Котенок все пищал и пищал. И чем громче, тем жалостливее. Наконец, проходя мимо соседнего дома, Любка увидела серо-полосатый комок, издававший эти оглушительные звуки, которые должны были растопить даже каменное сердце. Девчонка лет двенадцати в дутом пуховике, с цветным школьным ранцем за спиной, присела возле него на корточки и даже погладила рукой в пуховой рукавице. Затем встала, открыла дверь магнитным ключом и как ни в чем не бывало заскочила в подъезд. Да еще и прикрикнула на несчастного звереныша, чтобы он не лез следом за ней. Котенок – в растерянности от человеческого вероломства – остался на бетонном крыльце и снова жалобно замяукал. Терпеть это дальше Любка больше не могла. Она подошла к бедняге и взяла его на руки.
– Не знаю, как мы с тобой будем жить, зверь невиданный, потому что кормить мне тебя решительно нечем… Смотри, как бы мы с тобой вместе не замяукали возле подъезда… – приговаривала она, расстегнув куртку и засовывая котенка внутрь, где было тепло от ее тела и толстого шерстяного свитера.
Люба жила в квартире, которая досталась ей от бабушки. Эта однокомнатная хрущевка на окраине города показалась царскими хоромами девчонке из многодетной семьи, где отец семейства беспробудно пил, а мать надрывалась на трех работах. Раньше она жила с родителями и двумя старшими братьями в трехкомнатной квартире в центре Новосибирска. Но потом, когда мать с отцом один за другим отправились в мир иной, а братья надумали жениться, в отчем доме для нее места не осталось. На ту пору она заканчивала художественно-графический факультет педагогического университета, и твердо решила полагаться на собственные силы. Правда, получалось у нее это не очень хорошо.
Найденыш был голоден. Любка налила ему молока, и бедняга немедленно все вылакал, вылизав блюдце досуха. Тогда она со вздохом жалости в ту же тарелочку разбила сырое яйцо. Он слопал его за раз и вопросительно посмотрел на Любку, но та в ответ лишь развела руками. Котенок облизнулся и принялся умываться.
– Нет уж, так дело не пойдет. Надо тебя как следует вымыть. Для профилактики, – решительно сказала гостеприимная хозяйка.
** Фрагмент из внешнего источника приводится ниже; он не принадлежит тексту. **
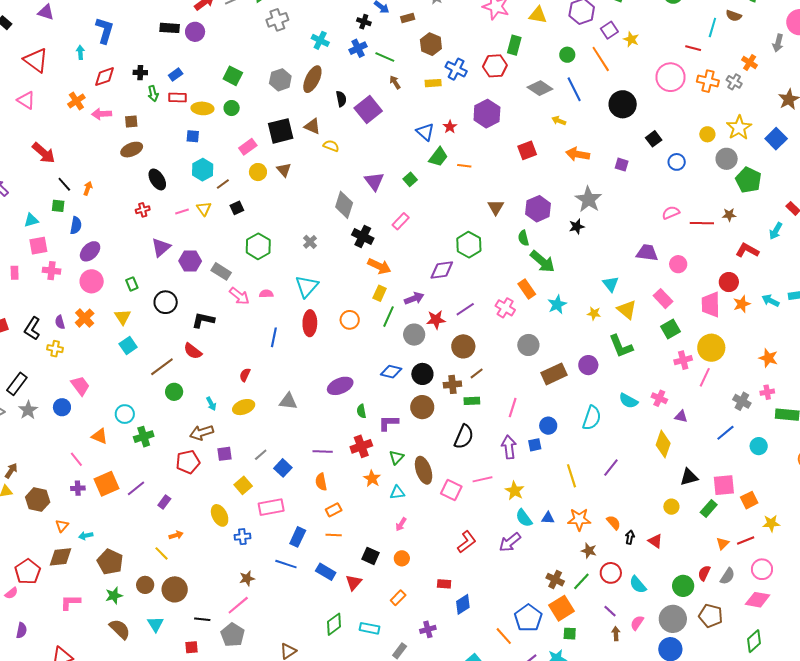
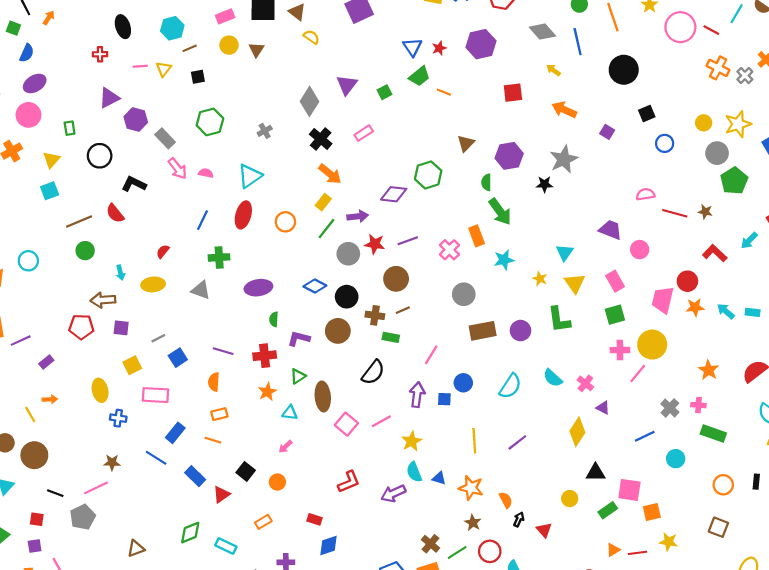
pink circle: (671, 77) -> (680, 27), moved
green cross: (144, 437) -> (219, 257), moved
pink line: (482, 479) -> (381, 421), turned -30

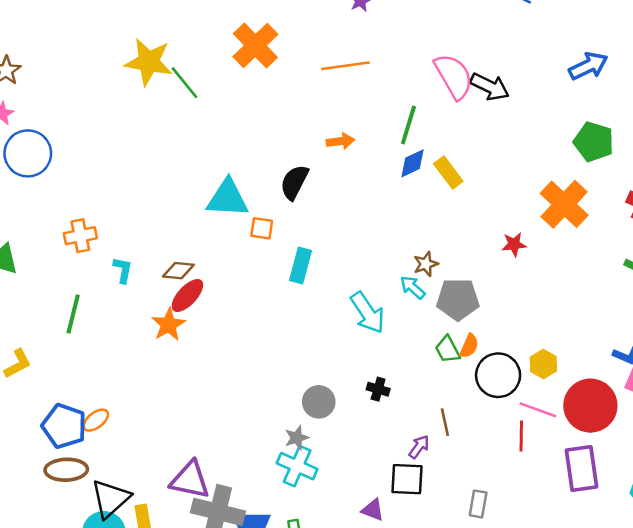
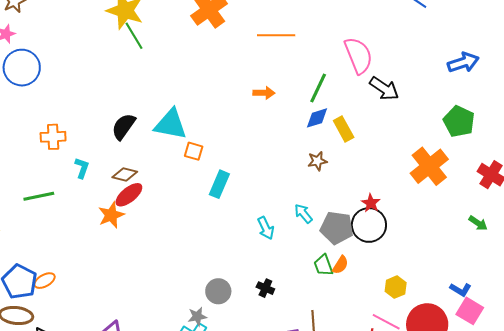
green line: (184, 83) -> (134, 36), moved
black arrow: (490, 87) -> (384, 88), moved
black semicircle: (294, 182) -> (124, 127), moved
red star: (514, 244) -> (371, 203), moved, turned 30
brown star: (426, 264) -> (317, 161), moved
cyan arrow: (367, 313) -> (266, 228), size x0.7
green line: (73, 314) -> (39, 196), turned 56
black circle: (498, 375) -> (369, 225), moved

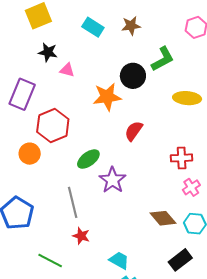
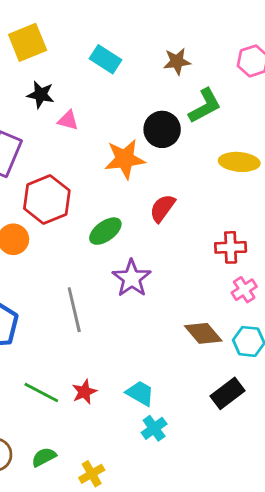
brown star: (131, 26) -> (177, 61), moved
green ellipse: (88, 159) -> (105, 231), moved
red star: (81, 236) -> (84, 392), moved, turned 30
Она взяла пушистого неряху на руки и отправилась ванную. Купание с шампунем было безропотно воспринято как благо, и уже через несколько минут, завернув котенка в старое махровое полотенце, Любка несла его на кухню. Она села за стол возле горячей батареи, положила мурлыкающий кулек на колени, и, не вставая, налила себе кофе. Новый квартирант вел себя смирно.
За окном сгустились ранние зимние сумерки, и Любка включила над столом желтое бра с треснутым плафоном в форме лилии. Наследство, доставшееся от бабушки, было небольшим и весьма далеким от всяких представлений о роскоши. На кухонном окне с обшарпанными деревянными рамами тоскливо висел старый, местами прохудившийся тюль. На полу – линолеум дикой расцветки в квадратах. В углу ютилась облупившаяся мойка советского образца, а над ней – аккуратно покрашенный шкафчик с посудой. Солидный возраст печки «Лысьва» выдавал себя несмываемым слоем нагара на всех трех конфорках. Но настоящим раритетом в этой кухне был небольшой холодильник «Бирюса», приобретенный в год Московской олимпиады. А еще была одна табуретка с мягким вытертым пуфиком. Вот и все убранство. Впрочем, на этих пяти с половиной метрах больше ничего и не поместилось бы. Бабушкину квартиру внучка почитала за рай. Здесь она была сама себе хозяйкой, жила вдали от пьяных разборок старших братьев и бранных криков невесток, деливших родительскую жилплощадь едва ли не каждый день.
Пытаясь выбраться из-под полотенца, котенок деловито засуетился. Любка выпустила его на пол и стала наблюдать за ним с улыбкой искреннего умиления. Вид у новоиспеченного питомца был презабавный: шерстка еще не просохла и сосульками торчала в разные стороны на маленьком, худеньком тельце.
– Вот интересно, кто ты у нас будешь по половой принадлежности? – Люба вопросительно посмотрела и, наклонившись, заглянула котенку под хвост. – Э-э-э, брат, да ты нам вовсе и не брат, оказывается, а самая настоящая сестра. Назову-ка я тебя Степанидой.
Оставив Степаниду завершать вечерний марафет, она направилась в комнату. Это помещение, как и кухня, не блистало убранством. Тут был старый диван с ободранными деревянными подлокотниками. Четверть комнаты занимали большой, почти антикварный шкаф пятидесятых годов да скромный сервантик тех же лет, уставленный старым фарфором и хрусталем. Единственное, что здесь смутно намекало на наступивший XXI век, – маленький телевизор «Голд Стар», приобретенный еще до той поры, как фирма-производитель переименовалась в «Эл Джи». Остальное пространство занимали мольберт и уже готовые картины, которые Любка ходила продавать на рынок. В комнате сильно пахло гуашью. Кое-какие свои работы молодая художница отнесла в художественный салон, но их пока никто не купил. Да и оценили картины очень дешево.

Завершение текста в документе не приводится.